Rappelons que la société TEPCO a fait faillite quelques jours après la catastrophe de Fukushima. L'argent figurant au bilan d'EDF, d'AREVA ou du CEA – argent que ces entreprises, au surplus, utilisent en partie pour financer leurs opérations – n'est pas ce qui permettra, demain, de financer le démantèlement des centrales ou la gestion des déchets.
Le fonds dont nous préconisons la création serait géré par la Caisse des dépôts et consignations, dont c'est le métier. Afin d'éviter les à-coups dans le bilan d'EDF, on le constituerait progressivement à partir des provisions actuelles puis on l'alimenterait, comme en Suède, par un pourcentage infime du prix de chaque kilowattheure produit par le nucléaire. On rassemblerait ainsi la masse financière nécessaire pour faire face à ces questions, en procédant à des réévaluations en fonction des connaissances techniques et des coûts de démantèlement.
Ce dispositif est en vigueur en Suède, où il semble bien fonctionner. Je comprends que les opérateurs fassent la grimace à l'idée de perdre ce volet mais je considère que, s'il faut leur laisser la responsabilité technique, la question du financement est à part.

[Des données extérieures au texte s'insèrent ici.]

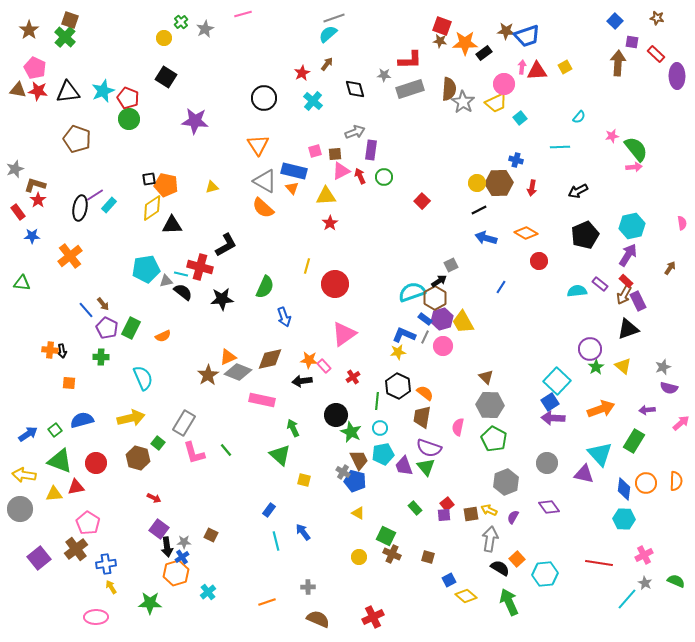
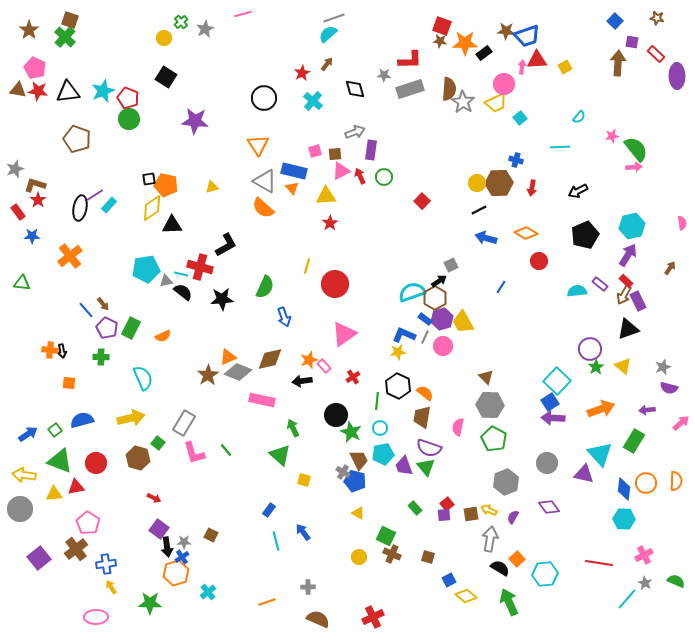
red triangle at (537, 71): moved 11 px up
orange star at (309, 360): rotated 24 degrees counterclockwise
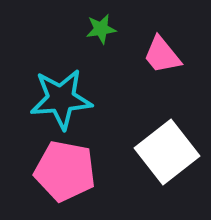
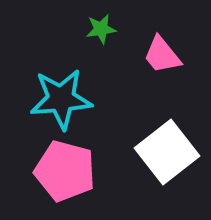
pink pentagon: rotated 4 degrees clockwise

Vous aviez d'ailleurs signé en 2006, monsieur le président, aux côtés de la nouvelle ministre de l'écologie, de l'actuel Président de la République et de bon nombre de députés de l'opposition de l'époque, une proposition de loi tendant à constituer un fonds indépendant. C'était une très bonne idée pour préserver ces provisions dont nos enfants et petits-enfants auront besoin, et j'invite votre commission à la mettre de nouveau en exergue.
Plusieurs personnalités de tous bords ont d'ailleurs signé la lettre ouverte que nous avons rédigée à ce sujet. On y trouve, aux côtés d'anciens ministres de l'écologie verts, Mmes Chantal Jouanno et Nathalie Kosciusko-Morizet.
La question n'est pas tant de savoir s'il faut conserver une part de production nucléaire que d'affirmer la nécessité de la transition énergétique et du rééquilibrage entre les sources d'énergie. Il revient aux politiques et à l'Autorité de sûreté nucléaire de décider s'il faut fermer ou non le parc. En revanche, nous nous soucions de la constitution des moyens financiers pour des démantèlements qui interviendront forcément.
Entretemps, l'argent provisionné pourrait servir à la transition énergétique. Une solution gagnant-gagnant est envisageable : les fonds ainsi collectés, protégés du risque de figurer dans le bilan des opérateurs, seraient placés auprès d'un organisme public contrôlé par le Parlement et contribueraient au financement de la transition énergétique.
Cette transition repose en grande partie sur des progrès en matière de sobriété, c'est-à-dire sur des investissements à dix ou quinze ans que les banques accordent difficilement, tant le coût de la liquidité sur le long terme est élevé dans leur bilan. L'argent en provenance du nucléaire pourrait servir à financer la transition énergétique en apportant aux opérateurs financiers une liquidité peu chère.
À titre d'exemple, il est possible de réduire de 30 % le coût de l'éclairage public dans les communes. La technique existe en France, chez Bouygues ou chez Vinci par exemple, mais exige des investissements importants, rentabilisés sur une durée de dix à quinze ans : changement des ampoules, connexion informatique avec le réseau électrique. Une partie de l'argent du démantèlement pourrait contribuer à ce financement tout en évitant le risque de mise en défaut. Il s'agirait d'apporter de la liquidité à des opérateurs financiers de premier plan, qui prendraient la responsabilité de rembourser sur leur bilan en cas de défaut.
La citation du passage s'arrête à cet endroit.